The link to atoms comes from mathematical models of Brownian motion, which first turned up in statistical work of the Danish astronomer and actuary Thorvald Thiele in 1880. The big advance was made by Einstein in 1905 and the Polish scientist Marian Smoluchowski in 1906. They independently proposed a physical explanation of Brownian motion: atoms of the fluid in which the particles were floating were randomly bumping into the particles and giving them tiny kicks. On this basis, Einstein used a mathematical model to make quantitative predictions
about the statistics of the motion, which were confirmed by Jean Baptiste Perrin in 1908–9.

Boltzmann committed suicide in 1906 – just when the scientific world was starting to appreciate that the basis of his theory was real.

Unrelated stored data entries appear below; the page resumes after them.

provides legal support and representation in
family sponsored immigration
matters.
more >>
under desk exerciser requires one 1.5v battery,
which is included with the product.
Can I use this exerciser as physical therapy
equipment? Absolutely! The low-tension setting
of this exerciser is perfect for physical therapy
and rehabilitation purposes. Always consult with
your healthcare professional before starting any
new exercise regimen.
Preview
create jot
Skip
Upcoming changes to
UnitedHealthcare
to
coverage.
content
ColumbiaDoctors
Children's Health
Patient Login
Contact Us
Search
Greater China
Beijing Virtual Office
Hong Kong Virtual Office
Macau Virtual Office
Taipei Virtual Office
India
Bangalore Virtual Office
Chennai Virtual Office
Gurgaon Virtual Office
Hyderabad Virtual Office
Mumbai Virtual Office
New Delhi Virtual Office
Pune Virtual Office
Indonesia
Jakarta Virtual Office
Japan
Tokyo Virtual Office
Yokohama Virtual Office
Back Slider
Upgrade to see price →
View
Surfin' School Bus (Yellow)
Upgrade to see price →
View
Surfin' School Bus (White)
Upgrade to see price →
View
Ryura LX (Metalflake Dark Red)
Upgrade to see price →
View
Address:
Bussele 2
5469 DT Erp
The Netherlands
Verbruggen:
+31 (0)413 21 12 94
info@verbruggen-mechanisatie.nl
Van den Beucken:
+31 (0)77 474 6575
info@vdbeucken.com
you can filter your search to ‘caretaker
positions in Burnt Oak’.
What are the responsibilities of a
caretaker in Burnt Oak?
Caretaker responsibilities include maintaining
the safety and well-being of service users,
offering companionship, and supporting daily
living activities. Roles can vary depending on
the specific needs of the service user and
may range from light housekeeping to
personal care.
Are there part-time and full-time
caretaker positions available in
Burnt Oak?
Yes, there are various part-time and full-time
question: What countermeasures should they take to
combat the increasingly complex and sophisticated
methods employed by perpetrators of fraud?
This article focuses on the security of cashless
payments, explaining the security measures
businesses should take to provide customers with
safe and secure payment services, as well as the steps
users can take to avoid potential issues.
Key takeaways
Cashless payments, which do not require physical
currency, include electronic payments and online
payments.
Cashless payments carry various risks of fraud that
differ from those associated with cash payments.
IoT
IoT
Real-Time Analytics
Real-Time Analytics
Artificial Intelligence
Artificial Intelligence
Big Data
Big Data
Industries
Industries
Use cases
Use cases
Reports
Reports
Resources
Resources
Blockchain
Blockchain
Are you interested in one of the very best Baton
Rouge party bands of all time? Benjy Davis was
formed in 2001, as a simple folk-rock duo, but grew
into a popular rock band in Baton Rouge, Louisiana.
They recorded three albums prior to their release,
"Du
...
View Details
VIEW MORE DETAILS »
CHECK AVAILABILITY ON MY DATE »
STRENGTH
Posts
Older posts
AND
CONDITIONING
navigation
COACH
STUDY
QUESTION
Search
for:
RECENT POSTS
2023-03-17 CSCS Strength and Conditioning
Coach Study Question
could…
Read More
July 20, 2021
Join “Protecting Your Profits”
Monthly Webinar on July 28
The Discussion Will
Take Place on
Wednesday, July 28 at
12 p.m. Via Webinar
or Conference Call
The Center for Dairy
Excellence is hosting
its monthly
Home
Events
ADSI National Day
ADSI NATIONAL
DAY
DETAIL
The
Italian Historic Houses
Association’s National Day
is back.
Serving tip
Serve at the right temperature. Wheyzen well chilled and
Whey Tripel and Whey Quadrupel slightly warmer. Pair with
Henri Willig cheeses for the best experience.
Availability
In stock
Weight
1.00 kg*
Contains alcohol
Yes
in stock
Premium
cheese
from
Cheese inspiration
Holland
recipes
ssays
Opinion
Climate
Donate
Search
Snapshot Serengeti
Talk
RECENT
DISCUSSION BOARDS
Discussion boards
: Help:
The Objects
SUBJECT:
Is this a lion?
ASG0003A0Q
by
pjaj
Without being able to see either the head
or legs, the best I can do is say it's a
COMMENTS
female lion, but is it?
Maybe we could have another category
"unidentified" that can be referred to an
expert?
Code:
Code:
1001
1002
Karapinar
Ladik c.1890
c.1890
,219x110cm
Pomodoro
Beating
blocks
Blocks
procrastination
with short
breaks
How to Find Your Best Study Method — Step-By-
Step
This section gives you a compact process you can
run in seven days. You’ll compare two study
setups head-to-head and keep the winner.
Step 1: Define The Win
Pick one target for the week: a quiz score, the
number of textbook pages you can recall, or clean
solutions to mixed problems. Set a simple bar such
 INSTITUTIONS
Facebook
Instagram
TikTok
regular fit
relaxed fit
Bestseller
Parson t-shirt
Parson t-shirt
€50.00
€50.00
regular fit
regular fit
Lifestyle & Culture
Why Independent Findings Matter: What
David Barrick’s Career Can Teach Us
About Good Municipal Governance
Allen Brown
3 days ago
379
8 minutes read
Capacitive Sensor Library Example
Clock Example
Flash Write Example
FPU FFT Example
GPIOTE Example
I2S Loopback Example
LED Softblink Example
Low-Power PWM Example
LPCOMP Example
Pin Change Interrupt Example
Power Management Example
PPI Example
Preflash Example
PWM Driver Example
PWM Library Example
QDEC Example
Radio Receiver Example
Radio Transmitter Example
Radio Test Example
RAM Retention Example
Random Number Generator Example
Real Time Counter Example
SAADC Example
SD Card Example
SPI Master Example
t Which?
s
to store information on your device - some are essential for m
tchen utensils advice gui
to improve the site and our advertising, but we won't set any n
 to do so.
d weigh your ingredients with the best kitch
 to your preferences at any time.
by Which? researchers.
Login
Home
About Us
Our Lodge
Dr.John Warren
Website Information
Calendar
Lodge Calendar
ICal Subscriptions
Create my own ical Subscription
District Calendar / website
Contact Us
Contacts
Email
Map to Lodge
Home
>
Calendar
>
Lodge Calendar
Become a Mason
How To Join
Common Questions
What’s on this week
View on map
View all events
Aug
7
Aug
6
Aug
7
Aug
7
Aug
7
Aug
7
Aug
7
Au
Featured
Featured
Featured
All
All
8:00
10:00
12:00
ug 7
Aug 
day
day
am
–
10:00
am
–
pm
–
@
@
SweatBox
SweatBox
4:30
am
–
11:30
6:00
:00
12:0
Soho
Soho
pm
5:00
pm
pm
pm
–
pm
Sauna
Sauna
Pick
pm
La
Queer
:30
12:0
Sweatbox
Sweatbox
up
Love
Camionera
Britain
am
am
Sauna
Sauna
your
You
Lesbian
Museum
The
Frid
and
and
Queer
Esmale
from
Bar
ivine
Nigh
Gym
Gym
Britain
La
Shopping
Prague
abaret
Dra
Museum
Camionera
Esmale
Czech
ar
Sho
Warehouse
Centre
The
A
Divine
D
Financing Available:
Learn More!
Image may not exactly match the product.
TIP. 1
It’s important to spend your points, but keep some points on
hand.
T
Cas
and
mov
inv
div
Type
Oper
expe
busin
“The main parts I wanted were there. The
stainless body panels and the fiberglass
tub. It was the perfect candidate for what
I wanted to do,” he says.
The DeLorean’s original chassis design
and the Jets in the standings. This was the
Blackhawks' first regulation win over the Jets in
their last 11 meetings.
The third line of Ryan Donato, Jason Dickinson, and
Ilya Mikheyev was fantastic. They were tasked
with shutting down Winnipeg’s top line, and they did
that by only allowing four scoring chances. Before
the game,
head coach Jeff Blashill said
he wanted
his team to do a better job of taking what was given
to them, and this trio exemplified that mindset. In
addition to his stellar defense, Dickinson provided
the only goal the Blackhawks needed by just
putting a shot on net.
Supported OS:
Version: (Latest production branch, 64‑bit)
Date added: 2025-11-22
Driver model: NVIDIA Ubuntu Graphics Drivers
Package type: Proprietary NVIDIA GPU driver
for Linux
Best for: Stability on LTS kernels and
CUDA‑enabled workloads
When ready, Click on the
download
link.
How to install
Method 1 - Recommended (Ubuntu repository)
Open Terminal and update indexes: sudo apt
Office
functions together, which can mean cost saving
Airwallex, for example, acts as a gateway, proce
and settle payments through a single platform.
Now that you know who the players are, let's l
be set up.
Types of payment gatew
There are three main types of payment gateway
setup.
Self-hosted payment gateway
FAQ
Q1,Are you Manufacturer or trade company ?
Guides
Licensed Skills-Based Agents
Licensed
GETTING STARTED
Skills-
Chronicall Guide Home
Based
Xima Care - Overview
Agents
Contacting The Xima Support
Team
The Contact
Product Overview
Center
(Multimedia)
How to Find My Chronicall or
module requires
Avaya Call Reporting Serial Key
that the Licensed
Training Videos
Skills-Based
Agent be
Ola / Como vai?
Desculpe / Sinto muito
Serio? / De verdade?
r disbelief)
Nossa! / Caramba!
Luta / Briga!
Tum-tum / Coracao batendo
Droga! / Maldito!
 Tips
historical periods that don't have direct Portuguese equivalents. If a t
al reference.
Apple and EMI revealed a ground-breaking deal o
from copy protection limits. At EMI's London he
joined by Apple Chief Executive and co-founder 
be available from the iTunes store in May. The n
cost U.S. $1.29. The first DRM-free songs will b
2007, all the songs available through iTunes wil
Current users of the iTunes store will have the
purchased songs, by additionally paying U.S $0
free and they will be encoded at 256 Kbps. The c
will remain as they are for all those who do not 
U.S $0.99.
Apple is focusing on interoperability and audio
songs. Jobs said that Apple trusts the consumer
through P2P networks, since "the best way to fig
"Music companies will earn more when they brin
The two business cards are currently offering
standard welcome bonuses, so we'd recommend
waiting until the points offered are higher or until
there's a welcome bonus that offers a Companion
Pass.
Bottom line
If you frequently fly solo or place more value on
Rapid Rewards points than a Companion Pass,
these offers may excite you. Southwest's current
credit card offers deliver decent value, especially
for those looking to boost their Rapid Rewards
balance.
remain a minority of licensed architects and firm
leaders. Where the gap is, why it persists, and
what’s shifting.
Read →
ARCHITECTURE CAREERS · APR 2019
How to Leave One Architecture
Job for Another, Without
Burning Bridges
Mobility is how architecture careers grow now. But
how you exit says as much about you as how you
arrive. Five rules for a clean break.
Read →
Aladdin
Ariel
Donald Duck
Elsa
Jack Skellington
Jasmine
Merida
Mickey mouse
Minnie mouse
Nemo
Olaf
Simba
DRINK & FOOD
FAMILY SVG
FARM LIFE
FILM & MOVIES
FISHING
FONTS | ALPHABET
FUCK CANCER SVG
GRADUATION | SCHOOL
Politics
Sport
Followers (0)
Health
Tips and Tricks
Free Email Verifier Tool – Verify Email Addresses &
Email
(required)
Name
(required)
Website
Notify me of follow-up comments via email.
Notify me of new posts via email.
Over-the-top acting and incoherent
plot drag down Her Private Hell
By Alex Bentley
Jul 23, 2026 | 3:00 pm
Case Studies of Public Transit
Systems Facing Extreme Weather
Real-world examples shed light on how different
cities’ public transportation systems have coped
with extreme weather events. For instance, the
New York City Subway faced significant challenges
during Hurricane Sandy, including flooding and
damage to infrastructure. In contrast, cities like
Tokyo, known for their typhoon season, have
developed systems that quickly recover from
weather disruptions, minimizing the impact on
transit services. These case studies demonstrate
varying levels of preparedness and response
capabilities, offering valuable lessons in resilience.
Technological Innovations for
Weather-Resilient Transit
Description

In Boltzmann's formulation of thermodynamics, molecules in a gas are analogous to cards in a pack, and the natural dynamics of the molecules is analogous to shuffling. Suppose that at some moment all the oxygen molecules in a room are concentrated at one end, and all the nitrogen molecules are at the other. This is an ordered thermodynamic state, like two separate piles of cards. After a very short period, however, random collisions will mix all the molecules together, more or less uniformly throughout the room, like shuffling the cards. We've just seen that this process typically causes entropy to increase. This is the orthodox picture of the relentless increase of entropy, and it is the standard interpretation of the second law: ‘the amount of disorder in the universe steadily increases'. I'm pretty sure that this characterisation of the second law would have satisfied Snow if anyone had offered it. In this form, one dramatic consequence of the second law is the scenario of the ‘heat death of the universe', in which the entire universe will eventually become a lukewarm gas with no interesting structure whatsoever.